Lankford Challenges Burdensome Regulations on Hydropower

CLICK HERE to watch Lankford’s remarks on YouTube.

WASHINGTON, DC – Senator James Lankford (R-OK) participated in a Senate Committee on Energy and Natural Resources hearing today focused on hydropower, which Oklahoma has 10 hydropower facilities. Lankford focused on the challenges with permitting and the relicensing process. Lankford noted that it takes longer to relicense hydropower facilities than to relicense a nuclear power plant. 

Lankford questioned Mr. Malcolm Woolf, President and CEO of the National Hydropower Association during the hearing.  

Excerpt:

Lankford: You know there are obvious issues on this as well, Oklahoma has 10 hydro facilities in Oklahoma, that’s a small dot of what you have in the Northwest for hydro facilities, but we use Hydro as well and it’s been a good source of power but our challenge has been the relicensing process. Actually, we have some of our facilities that took five years from when they first dreamed of doing it to when they were done with construction. Those same facilities are now going through relicensing, it’s eight years just to be able to relicense a facility that only took five years to build at the very beginning of it, so there’s been some real challenges. And some of that has been agencies don’t follow FERC’s guidelines, and it’s one of the areas I want to be able to ask Mr.
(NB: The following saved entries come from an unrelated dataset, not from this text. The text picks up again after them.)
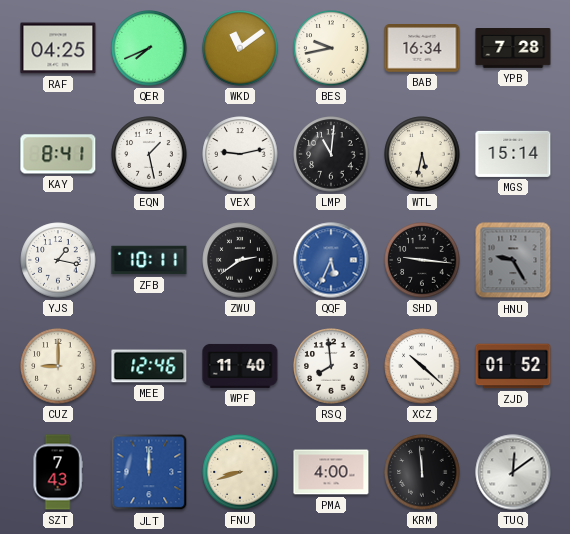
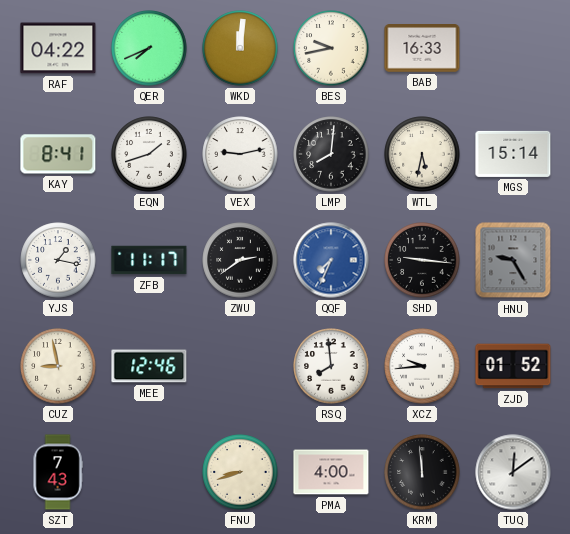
RAF: 04:25 -> 04:22
WKD: 11:09 -> 12:01
BAB: 16:34 -> 16:33
YPB: 7:28 -> none
EQN: 1:28 -> 1:42
LMP: 11:01 -> 8:01
ZFB: 10:11 -> 11:17
QQF: 5:34 -> 7:34
CUZ: 9:00 -> 8:58
WPF: 11:40 -> none
XCZ: 10:22 -> 9:44
JLT: 12:00 -> none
Woolf about as well, is that FERC will set a guideline of when agencies have to give a response and agencies say we’ll give you a response when we feel like it and are not following through on those timelines. So giving agencies a set structure of when they have to actually respond would also be helpful, I think.

Lankford: Mr. Woolf, it is now longer to be able to relicense a Hydro facility than it is a nuclear facility, to be able to relicense it. It’s grown to be absurd in the process. What are the big rocks that you would look at that’s really driving this lengthy process for relicensing?

Mr. Woolf: I think there are two big problems, one of which you just mentioned, which is there’s no process discipline. State and natural resource agencies and tribes have critical roles, but if they don’t abide by the congressional deadlines, there’s no consequence and they can’t do anything about it. There’s no, you can’t play football is everyone’s a quarterback. The second challenge is that some of these resource agencies are going far beyond projects effects. It’s absolutely legitimate to acquire a facility to address the effects of the facility. But, see, this is the only mechanism they have to address unrelated issues. And over the decades it has gone to absurd lengths.